I'm writing some quantitative marketing research software, and have a bit of a "blind leading blind" situation at work.
I'm not really used to writing web apps or configuring servers; most of the code I write is intended to be executed by me only, on my machine. The boss says that the time has come for nice web interfaces an enterprise-wide scale pilot of one of my research projects, and it's up to me to specify the architecture. The company's server guys are only really used to vanilla LAMP stacks and are eager to help, but are relying on me for direction. (?!)
Here's what I'm trying to get done:
- Put some products and customer emails in a purpose-built databse.
- Choose some subset of customer emails and some products from the database.
- Choose some products and create related survey webpages.
- Send emails to the customers asking them to do a survey.
- Record their survey answers.
- Analyse the answers.
- Present the answers in a web interface.
The analysis and the interface is very industry-specific, and there are no third-party providers of such market research software, hence the DIY.
Here's how I proposed to do it:
- Web interface for product and email insertion hosted on company intranet. Database to only accept internal connections. Probably python script on the server to actually do the data insertion, because a lot of error checking and other product-related processing has to happen first and I don't want to do that in php.
- Access email addresses in database and create emails requesting survey participation. Again, write this in python. Interface with Amazon SES for the bulk mail delivery. I'm the only one with execute access to this script. Do this on my PC.

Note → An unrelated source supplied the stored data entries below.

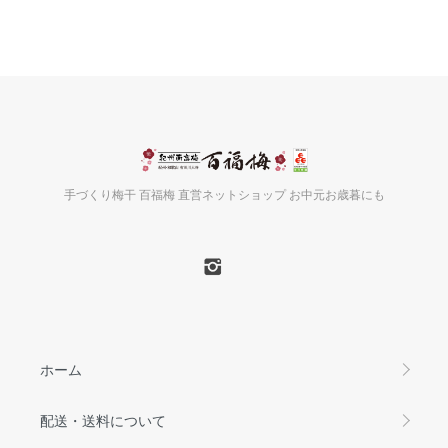
手づくり梅干 百福梅 直営ネットショップ お中元お歳暮にも
ホーム
配送・送料について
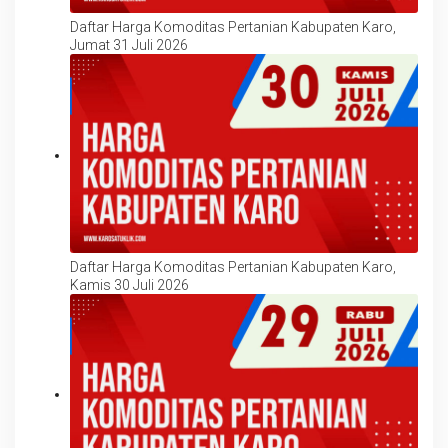
Daftar Harga Komoditas Pertanian Kabupaten Karo,
Jumat 31 Juli 2026
Daftar Harga Komoditas Pertanian Kabupaten Karo,
Kamis 30 Juli 2026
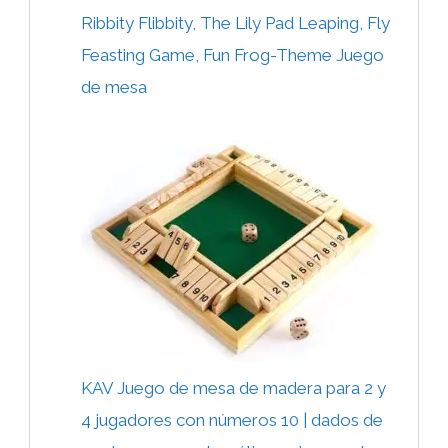
Ribbity Flibbity, The Lily Pad Leaping, Fly
Feasting Game, Fun Frog-Theme Juego
de mesa
KAV Juego de mesa de madera para 2 y
4 jugadores con números 10 | dados de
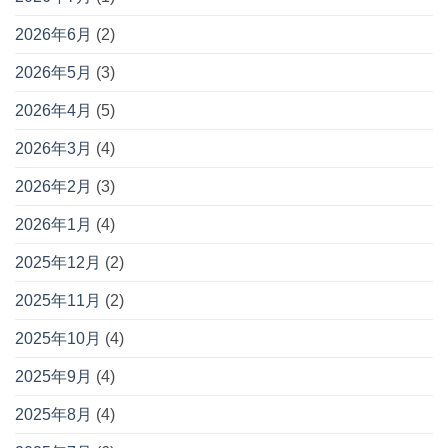
2026年6月
(2)
2026年5月
(3)
2026年4月
(5)
2026年3月
(4)
2026年2月
(3)
2026年1月
(4)
2025年12月
(2)
2025年11月
(2)
2025年10月
(4)
2025年9月
(4)
2025年8月
(4)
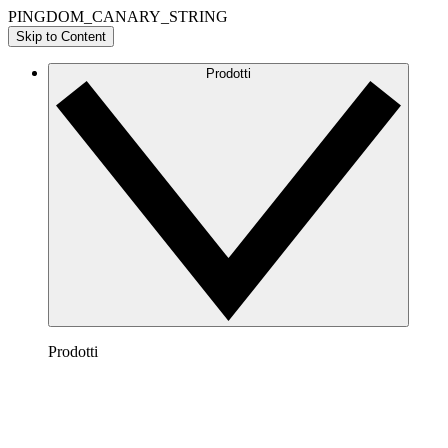
PINGDOM_CANARY_STRING
Skip to Content
Prodotti
Prodotti
Lucidchart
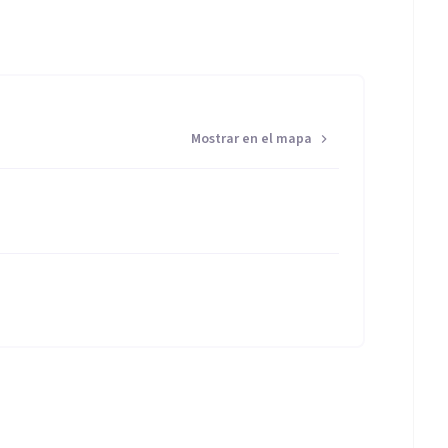
Mostrar en el mapa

- Create surveys (on my PC). Dump survey content manually to a rented Azure stack that I'll call VM1 via sFTP. Should I be using nginx for this stack? The server guy only has config experience with Apache. The VM has to cope with 10k connections per hour for the days the emails go out (of course, I'll start slow and monitor it).
- Serve survey html pages, using php to serve up the right content to the right people depending on the hashed survey id variable they pass. Write survey responses to database stored in another Azure VM (called "VM2") using php. Access via a VPN tunnel between the two VMs.
- After a few days, read survey responses via another VM running R. (VPN tunnel from VM2 to VM3). After loading data in R, close VPN tunnel to isolate VM3. Still on VM3, process using R, and serve this up via nginx, php, and a javascript charting module addon through an SSL connection to other interested people at the company.
Am I proposing anything really stupid in that list? Is segregating the database in a separate VM adding any security or am I just fooling myself?